# What you have to do:
Look for "merge" in each line of the entries, and return the matching lines.

# Study material:
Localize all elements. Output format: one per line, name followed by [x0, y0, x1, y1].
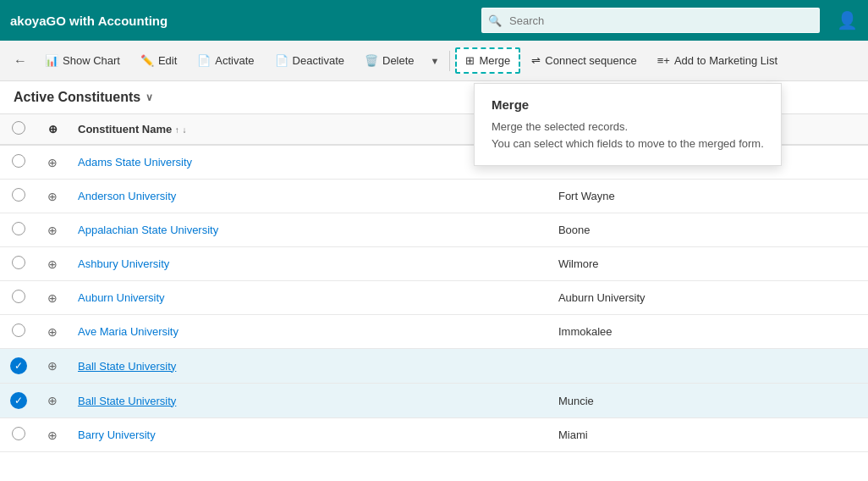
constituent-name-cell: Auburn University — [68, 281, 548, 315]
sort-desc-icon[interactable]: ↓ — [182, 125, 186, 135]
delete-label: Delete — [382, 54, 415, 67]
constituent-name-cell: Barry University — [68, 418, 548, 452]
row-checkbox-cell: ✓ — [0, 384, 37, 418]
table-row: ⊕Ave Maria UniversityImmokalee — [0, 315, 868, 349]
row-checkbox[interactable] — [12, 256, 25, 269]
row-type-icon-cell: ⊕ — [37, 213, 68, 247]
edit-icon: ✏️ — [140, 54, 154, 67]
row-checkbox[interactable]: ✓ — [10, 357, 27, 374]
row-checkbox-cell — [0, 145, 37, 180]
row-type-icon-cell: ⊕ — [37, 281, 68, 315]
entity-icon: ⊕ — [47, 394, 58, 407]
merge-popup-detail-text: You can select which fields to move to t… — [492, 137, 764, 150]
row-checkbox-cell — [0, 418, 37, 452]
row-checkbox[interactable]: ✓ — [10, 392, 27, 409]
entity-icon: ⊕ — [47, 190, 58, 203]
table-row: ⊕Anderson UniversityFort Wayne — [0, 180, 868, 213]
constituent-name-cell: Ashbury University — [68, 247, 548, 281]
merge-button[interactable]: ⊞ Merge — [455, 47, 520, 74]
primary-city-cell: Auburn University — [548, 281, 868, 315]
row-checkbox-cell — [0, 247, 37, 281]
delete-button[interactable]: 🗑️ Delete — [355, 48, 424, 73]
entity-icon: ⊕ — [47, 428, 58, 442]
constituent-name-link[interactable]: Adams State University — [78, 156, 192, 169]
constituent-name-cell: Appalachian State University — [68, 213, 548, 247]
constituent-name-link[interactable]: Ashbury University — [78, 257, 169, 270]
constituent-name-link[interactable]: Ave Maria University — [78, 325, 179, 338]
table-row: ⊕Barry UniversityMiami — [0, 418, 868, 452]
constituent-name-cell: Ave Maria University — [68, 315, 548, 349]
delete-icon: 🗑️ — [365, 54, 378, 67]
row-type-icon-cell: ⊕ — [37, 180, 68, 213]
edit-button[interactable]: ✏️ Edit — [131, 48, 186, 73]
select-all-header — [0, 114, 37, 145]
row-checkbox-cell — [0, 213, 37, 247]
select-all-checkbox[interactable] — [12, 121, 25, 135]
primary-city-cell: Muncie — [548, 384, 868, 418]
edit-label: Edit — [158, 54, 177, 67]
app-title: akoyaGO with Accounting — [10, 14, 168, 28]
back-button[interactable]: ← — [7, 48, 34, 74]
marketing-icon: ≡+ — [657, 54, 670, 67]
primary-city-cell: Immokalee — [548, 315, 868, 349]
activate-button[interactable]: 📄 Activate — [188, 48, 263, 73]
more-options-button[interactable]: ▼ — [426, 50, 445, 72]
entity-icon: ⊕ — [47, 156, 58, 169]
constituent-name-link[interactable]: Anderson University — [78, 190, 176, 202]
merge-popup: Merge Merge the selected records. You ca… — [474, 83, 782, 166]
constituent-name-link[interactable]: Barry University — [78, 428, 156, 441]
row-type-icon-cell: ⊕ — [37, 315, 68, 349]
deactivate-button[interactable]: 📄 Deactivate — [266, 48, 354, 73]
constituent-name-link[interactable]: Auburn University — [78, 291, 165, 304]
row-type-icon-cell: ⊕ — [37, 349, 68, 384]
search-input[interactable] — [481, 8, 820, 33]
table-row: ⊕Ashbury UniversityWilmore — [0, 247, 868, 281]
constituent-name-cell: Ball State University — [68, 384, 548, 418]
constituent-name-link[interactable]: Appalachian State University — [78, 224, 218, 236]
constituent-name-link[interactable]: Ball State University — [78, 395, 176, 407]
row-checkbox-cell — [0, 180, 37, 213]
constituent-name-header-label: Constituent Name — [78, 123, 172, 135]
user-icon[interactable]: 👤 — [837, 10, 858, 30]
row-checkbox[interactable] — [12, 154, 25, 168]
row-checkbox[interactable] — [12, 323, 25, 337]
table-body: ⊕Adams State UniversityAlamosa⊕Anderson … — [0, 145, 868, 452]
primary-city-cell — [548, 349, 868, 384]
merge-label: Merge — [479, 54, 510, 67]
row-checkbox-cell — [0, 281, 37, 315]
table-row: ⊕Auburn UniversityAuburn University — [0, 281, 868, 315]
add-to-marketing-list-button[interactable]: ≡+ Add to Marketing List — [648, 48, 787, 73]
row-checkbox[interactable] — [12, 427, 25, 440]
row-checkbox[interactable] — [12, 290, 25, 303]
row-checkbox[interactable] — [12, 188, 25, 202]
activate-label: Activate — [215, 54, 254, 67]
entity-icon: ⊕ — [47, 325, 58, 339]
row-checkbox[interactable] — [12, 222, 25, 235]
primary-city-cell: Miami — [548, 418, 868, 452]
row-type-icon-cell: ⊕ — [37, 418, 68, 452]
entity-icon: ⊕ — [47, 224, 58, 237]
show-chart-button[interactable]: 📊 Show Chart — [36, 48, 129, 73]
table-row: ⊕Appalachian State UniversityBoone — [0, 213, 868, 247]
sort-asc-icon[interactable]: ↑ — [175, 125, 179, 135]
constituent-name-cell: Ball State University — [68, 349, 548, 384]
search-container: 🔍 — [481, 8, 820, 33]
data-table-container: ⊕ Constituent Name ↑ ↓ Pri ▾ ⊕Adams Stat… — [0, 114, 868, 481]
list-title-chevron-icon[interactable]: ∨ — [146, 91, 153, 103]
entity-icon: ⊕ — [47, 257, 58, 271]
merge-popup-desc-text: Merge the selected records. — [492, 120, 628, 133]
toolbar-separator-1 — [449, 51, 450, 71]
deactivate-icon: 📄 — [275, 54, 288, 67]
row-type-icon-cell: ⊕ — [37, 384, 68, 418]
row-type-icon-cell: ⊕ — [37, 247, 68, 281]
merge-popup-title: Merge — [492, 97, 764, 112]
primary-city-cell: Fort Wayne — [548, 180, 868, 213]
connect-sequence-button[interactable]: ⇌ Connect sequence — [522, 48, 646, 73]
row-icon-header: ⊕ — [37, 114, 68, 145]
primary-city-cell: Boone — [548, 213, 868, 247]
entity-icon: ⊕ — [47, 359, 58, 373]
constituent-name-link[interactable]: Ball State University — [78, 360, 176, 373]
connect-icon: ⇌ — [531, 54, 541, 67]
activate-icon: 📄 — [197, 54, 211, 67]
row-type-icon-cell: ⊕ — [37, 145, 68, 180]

...

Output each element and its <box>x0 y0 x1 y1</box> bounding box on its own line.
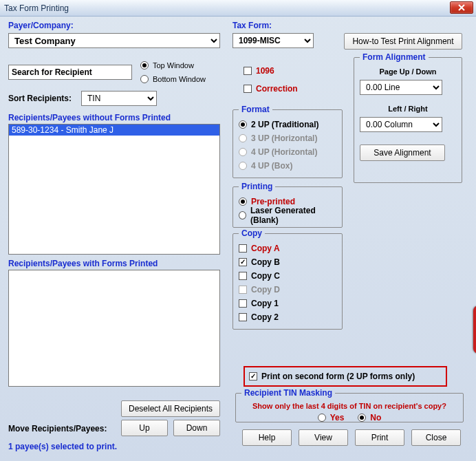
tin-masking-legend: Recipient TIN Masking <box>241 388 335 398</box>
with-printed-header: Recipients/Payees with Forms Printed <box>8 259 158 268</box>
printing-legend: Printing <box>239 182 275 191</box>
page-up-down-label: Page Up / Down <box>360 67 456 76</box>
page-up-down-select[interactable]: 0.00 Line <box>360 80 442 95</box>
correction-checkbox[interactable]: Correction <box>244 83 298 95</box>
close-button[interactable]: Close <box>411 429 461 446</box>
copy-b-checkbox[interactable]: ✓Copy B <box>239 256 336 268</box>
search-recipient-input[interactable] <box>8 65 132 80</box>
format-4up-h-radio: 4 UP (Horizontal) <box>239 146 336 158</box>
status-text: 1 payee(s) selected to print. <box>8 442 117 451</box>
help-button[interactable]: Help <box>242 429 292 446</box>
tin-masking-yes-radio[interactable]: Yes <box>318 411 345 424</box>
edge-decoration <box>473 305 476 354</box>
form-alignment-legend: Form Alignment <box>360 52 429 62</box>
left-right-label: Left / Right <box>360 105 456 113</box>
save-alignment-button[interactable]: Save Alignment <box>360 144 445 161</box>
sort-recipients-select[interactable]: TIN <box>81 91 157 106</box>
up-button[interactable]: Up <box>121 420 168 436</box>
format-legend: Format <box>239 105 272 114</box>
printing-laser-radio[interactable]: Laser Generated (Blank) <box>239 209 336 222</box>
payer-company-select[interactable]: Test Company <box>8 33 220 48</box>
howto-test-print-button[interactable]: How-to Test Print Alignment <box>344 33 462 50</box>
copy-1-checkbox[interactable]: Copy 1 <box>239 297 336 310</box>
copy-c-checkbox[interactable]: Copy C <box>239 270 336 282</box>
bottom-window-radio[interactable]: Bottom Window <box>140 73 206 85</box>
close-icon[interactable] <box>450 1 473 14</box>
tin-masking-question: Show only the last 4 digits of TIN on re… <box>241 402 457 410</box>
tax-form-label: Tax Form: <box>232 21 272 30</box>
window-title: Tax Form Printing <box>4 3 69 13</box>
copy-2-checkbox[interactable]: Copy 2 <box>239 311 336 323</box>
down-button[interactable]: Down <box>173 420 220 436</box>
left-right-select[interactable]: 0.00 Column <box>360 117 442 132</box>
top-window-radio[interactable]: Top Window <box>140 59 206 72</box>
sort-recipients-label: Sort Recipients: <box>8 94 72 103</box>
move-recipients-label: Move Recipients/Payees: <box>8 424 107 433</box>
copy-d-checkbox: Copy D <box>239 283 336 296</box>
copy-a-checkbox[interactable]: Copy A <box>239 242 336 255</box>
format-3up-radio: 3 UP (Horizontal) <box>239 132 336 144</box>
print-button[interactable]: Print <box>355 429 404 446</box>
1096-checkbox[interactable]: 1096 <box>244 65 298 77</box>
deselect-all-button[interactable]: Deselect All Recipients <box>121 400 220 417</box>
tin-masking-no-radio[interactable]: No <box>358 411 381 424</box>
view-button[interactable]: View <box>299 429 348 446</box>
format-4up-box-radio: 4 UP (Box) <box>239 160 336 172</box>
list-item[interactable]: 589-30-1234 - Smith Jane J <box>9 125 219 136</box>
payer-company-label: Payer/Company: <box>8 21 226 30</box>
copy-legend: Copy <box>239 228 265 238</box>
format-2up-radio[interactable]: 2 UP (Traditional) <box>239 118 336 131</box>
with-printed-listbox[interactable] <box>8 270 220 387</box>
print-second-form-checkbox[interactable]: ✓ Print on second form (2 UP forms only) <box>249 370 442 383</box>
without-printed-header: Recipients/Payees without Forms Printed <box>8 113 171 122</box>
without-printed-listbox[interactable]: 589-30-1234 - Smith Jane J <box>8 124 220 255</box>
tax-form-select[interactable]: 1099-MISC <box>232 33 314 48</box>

# Exercise output:
merge-popup-detail-text: You can select which fields to move to t… — [492, 137, 764, 150]
merge-button[interactable]: ⊞ Merge — [455, 47, 520, 74]
merge-popup: Merge Merge the selected records. You ca… — [474, 83, 782, 166]
merge-label: Merge — [479, 54, 510, 67]
merge-popup-desc-text: Merge the selected records. — [492, 120, 628, 133]
merge-popup-title: Merge — [492, 97, 764, 112]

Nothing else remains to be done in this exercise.